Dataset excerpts
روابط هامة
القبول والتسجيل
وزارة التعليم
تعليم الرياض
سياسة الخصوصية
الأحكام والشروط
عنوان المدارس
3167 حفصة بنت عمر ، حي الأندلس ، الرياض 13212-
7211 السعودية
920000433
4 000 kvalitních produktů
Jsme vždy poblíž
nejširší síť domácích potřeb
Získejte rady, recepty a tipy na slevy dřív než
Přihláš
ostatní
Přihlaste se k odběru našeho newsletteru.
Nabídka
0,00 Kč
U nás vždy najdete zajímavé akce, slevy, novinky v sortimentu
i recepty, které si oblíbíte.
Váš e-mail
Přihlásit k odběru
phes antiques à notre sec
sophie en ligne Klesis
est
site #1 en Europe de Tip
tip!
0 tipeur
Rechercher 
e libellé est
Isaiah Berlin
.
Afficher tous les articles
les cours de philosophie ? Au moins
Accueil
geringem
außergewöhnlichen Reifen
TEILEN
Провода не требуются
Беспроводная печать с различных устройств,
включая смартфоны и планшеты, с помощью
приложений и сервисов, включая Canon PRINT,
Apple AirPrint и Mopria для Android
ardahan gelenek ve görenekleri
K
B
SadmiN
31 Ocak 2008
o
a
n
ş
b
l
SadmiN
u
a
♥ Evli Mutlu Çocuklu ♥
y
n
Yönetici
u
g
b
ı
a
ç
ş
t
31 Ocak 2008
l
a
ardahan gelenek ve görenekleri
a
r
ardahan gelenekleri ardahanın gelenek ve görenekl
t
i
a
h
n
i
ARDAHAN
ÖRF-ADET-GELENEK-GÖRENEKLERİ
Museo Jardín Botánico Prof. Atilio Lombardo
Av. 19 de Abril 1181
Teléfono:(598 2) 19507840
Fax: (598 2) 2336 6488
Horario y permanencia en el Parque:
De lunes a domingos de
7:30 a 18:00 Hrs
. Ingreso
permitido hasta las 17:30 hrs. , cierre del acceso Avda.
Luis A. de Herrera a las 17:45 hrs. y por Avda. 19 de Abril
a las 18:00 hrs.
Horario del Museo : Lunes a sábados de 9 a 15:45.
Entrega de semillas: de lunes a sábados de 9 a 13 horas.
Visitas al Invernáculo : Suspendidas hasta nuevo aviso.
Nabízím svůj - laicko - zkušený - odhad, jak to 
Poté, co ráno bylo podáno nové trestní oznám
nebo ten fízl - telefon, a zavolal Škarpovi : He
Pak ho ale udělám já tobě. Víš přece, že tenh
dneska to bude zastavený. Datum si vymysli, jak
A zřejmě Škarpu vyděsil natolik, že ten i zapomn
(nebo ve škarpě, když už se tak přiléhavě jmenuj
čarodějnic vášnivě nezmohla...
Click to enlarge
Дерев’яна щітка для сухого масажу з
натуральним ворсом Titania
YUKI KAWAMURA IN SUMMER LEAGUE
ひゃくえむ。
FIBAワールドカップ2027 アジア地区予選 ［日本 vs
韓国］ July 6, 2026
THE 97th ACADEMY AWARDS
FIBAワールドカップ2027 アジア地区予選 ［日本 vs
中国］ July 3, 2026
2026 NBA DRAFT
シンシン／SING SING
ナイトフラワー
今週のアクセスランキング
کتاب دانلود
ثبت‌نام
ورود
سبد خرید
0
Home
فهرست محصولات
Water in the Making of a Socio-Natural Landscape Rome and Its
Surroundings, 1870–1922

YOUR INSTRUCTIONS:
Could you return every line from the entries above in which the string "sábados" occurs?

EXPECTED ANSWER:
Horario del Museo : Lunes a sábados de 9 a 15:45.
Entrega de semillas: de lunes a sábados de 9 a 13 horas.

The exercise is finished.